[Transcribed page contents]
━━━━

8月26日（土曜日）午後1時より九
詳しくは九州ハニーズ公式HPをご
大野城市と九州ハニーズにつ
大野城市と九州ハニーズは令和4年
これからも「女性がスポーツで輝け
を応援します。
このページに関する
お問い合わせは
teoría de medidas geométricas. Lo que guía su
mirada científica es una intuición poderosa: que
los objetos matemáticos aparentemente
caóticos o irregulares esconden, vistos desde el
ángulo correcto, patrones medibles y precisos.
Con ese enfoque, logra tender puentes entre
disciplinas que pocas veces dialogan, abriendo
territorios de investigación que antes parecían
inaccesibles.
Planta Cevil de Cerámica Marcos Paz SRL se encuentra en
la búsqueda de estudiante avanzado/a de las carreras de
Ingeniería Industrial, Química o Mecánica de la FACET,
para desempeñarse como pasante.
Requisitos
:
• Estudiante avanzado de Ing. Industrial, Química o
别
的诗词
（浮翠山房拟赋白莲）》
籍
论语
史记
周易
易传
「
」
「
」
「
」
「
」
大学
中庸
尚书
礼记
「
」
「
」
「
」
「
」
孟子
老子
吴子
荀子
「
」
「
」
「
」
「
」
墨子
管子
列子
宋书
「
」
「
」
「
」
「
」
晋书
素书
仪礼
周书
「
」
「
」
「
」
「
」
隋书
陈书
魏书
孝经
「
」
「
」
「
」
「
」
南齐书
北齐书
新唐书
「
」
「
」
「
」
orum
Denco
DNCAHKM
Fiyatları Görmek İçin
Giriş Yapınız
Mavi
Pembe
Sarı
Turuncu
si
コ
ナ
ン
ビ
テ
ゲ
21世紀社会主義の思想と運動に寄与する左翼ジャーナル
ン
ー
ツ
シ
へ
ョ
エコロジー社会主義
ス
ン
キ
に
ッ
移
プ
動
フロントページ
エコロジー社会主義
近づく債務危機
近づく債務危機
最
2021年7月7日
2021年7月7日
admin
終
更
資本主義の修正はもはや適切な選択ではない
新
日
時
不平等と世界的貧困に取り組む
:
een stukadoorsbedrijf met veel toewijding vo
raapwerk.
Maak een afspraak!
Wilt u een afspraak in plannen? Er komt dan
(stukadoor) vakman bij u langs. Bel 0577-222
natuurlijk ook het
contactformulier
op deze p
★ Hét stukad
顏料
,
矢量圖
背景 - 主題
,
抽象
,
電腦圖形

━━━━

_What to work on_
Among the entries above, find every line holding "Química" and copy it.

_Written solution_
Ingeniería Industrial, Química o Mecánica de la FACET,
• Estudiante avanzado de Ing. Industrial, Química o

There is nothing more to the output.